Asymmetric Tolerance
As Lippa explains, when more than 30,000 people died in the United States last year from prescription opiate overdose, it was the drugs’ respiratory effect that killed them: “For patients in severe pain, an effective dose of oxycodone is 10 milligrams. You need to take 50 milligrams before you start seeing respiratory depression, but when you start taking opiates chronically, you rapidly develop tolerance. Soon the 10 milligrams doesn’t work, and you go up to 20 milligrams, and after a while, 30, 40, and 50 milligrams. Tolerance develops equally to the euphorigenic effects, the so-called high, but much less tolerance develops to the respiratory depression. The 40-50 milligram dose is bumping up against the level of toxic respiratory depressive effects, and that’s the deadliest problem with the opiate epidemic right now.”

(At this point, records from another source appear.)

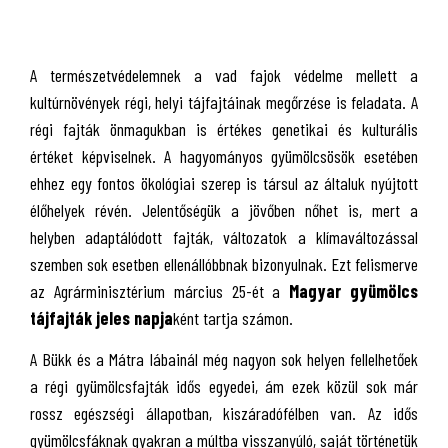
A természetvédelemnek a vad fajok védelme mellett a
kultúrnövények régi, helyi tájfajtáinak megőrzése is feladata. A
régi fajták önmagukban is értékes genetikai és kulturális
értéket képviselnek. A hagyományos gyümölcsösök esetében
ehhez egy fontos ökológiai szerep is társul az általuk nyújtott
élőhelyek révén. Jelentőségük a jövőben nőhet is, mert a
helyben adaptálódott fajták, változatok a klímaváltozással
szemben sok esetben ellenállóbbnak bizonyulnak. Ezt felismerve
az Agrárminisztérium március 25-ét a
Magyar gyümölcs
tájfajták jeles napja
ként tartja számon.
A Bükk és a Mátra lábainál még nagyon sok helyen fellelhetőek
a régi gyümölcsfajták idős egyedei, ám ezek közül sok már
rossz egészségi állapotban, kiszáradófélben van. Az idős
gyümölcsfáknak gyakran a múltba visszanyúló, saját történetük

RespireRx has two ampakine candidates for potential opioid-ampakine combinations: CX717, assuming it can be exonerated and taken off the FDA’s negative list, and CX1739. Both will go into a number of yet-to-be-determined studies, all needing additional financing. It is, to say the least, an audacious approach to the opioid dilemma — in keeping with the boldness of the company’s overall thrust into the respiratory area.

“We have three primary goals: use of our products in combination with opiates, in sleep apnea, and in various orphan diseases, starting with spinal injury and Pompe,” says Lippa. “In combination with opiates, there are three potential markets. One is acute and semi-acute use in a hospital or surgical setting. The second is in postsurgical analgesia, as with IV morphine, which is an easy development route because you don’t need long-term animal safety. The third is chronic use in a proprietary combination.”

Is this another comeback story for a waylaid technology, such as monoclonal antibodies or immuno-oncology? Will ampakines enjoy a similar renaissance, reborn in the breathing sphere? It will take further enterprise to find the answer, and the enterprise likely to make that discovery, at the end of its current development trail, now appears to be RespireRx.